# Exercise

1. Data Loading and Initial Exploration

   - a. Download the 20 Newsgroups dataset using `fetch_20newsgroups` from `sklearn.datasets`.
   - b. Load the dataset into a pandas DataFrame.
   - c. Display the first few rows to understand the structure.
   - d. Get a summary of the dataset:
     - Number of samples.
     - Distribution of classes
     - Any missing values.

2. Text Preprocessing

   After looking at the data, perform the relevant preprocessing steps on the news texts:

   - Noise Removal. 
   - Lexicon Normalization
   - Object Standardization

3. Exploratory Data Analysis (EDA)

   - a. Word Cloud
     - Generate separate word clouds for a few selected newsgroups to visualize the most frequent words.
   - b. Frequency Distribution
     - Plot the top 20 most frequent words in the entire dataset after preprocessing.
   - c. Class Distribution
     - Visualize the distribution of the 20 newsgroups using a bar chart.

4. Feature Extraction

   - a.
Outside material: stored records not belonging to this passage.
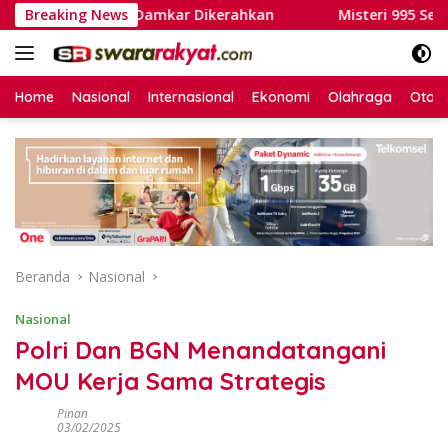
Langsung
Personel Damkar Dikerahkan
Breaking News
Misteri 995 Senjata di S
ke
konten
Home
Nasional
Internasional
Ekonomi
Olahraga
Otom
Beranda
Nasional
Nasional
Polri Dan BGN Menandatangani
MOU Kerja Sama Strategis
Pinan
03/02/2025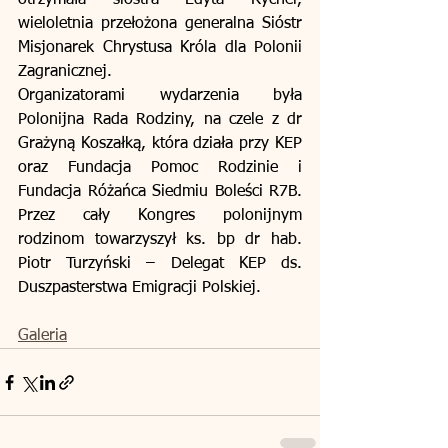
otrzymała siostra Edyta Rychel, 
wieloletnia przełożona generalna Sióstr 
Misjonarek Chrystusa Króla dla Polonii 
Zagranicznej.
Organizatorami wydarzenia była 
Polonijna Rada Rodziny, na czele z dr 
Grażyną Koszałką, która działa przy KEP 
oraz Fundacja Pomoc Rodzinie i 
Fundacja Różańca Siedmiu Boleści R7B. 
Przez cały Kongres polonijnym 
rodzinom towarzyszył ks. bp dr hab. 
Piotr Turzyński – Delegat KEP ds. 
Duszpasterstwa Emigracji Polskiej.
Galeria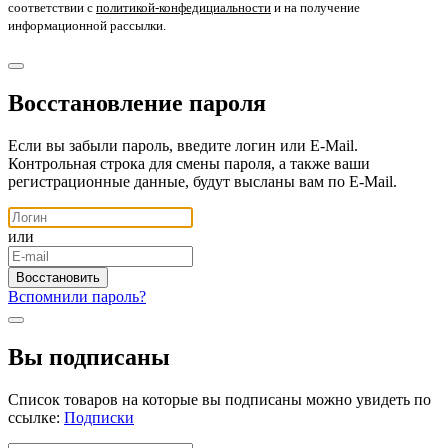
соответствии с
политикой-конфедициальности
и на получение
информационной рассылки.
Восстановление пароля
Если вы забыли пароль, введите логин или E-Mail.
Контрольная строка для смены пароля, а также ваши
регистрационные данные, будут высланы вам по E-Mail.
или
Вспомнили пароль?
Вы подписаны
Список товаров на которые вы подписаны можно увидеть по
ссылке:
Подписки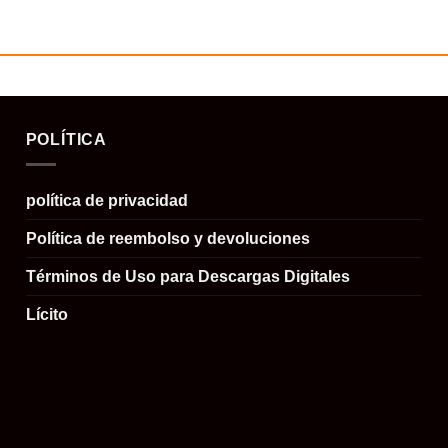
POLÍTICA
política de privacidad
Política de reembolso y devoluciones
Términos de Uso para Descargas Digitales
Lícito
Part-of-Speech (POS) Tagging
     - Perform POS tagging on a random sample of 500 news articles.
     - Analyze the frequency of different POS tags.
   - b. Named Entity Recognition (NER)
     - Apply NER on the same sample of news articles.
     - Extract and list the most common entities (e.g., persons, organizations, locations).
   - c. TF-IDF Vectorization
     - Convert the preprocessed news articles into TF-IDF feature vectors.
     - Examine the shape of the resulting feature matrix.

5. Model Building

   - a. Train-Test Split
     - Split the dataset into training and testing sets (e.g., 80% train, 20% test).
   - b. Classification Model
     - Choose a classifier (e.g., Logistic Regression, Naive Bayes, Support Vector Machine).
     - Train the model on the TF-IDF feature vectors.
     - Predict the newsgroup categories on the test set.
   - c. Evaluation
     - Calculate evaluation metrics:
       - Accuracy
       - Precision
       - Recall
       - F1-score
     - Display a confusion matrix.
     - Interpret the results.


The way to download the dataset is as follows. Make sure that you do not use the twenty_test data set for training, as it is meant for the final evaluation. 


In [2]:
    
from sklearn.datasets import fetch_20newsgroups

twenty_train = fetch_20newsgroups(
    subset="train", shuffle=True, download_if_missing=True
)
twenty_test = fetch_20newsgroups(subset="test", shuffle=True, download_if_missing=True)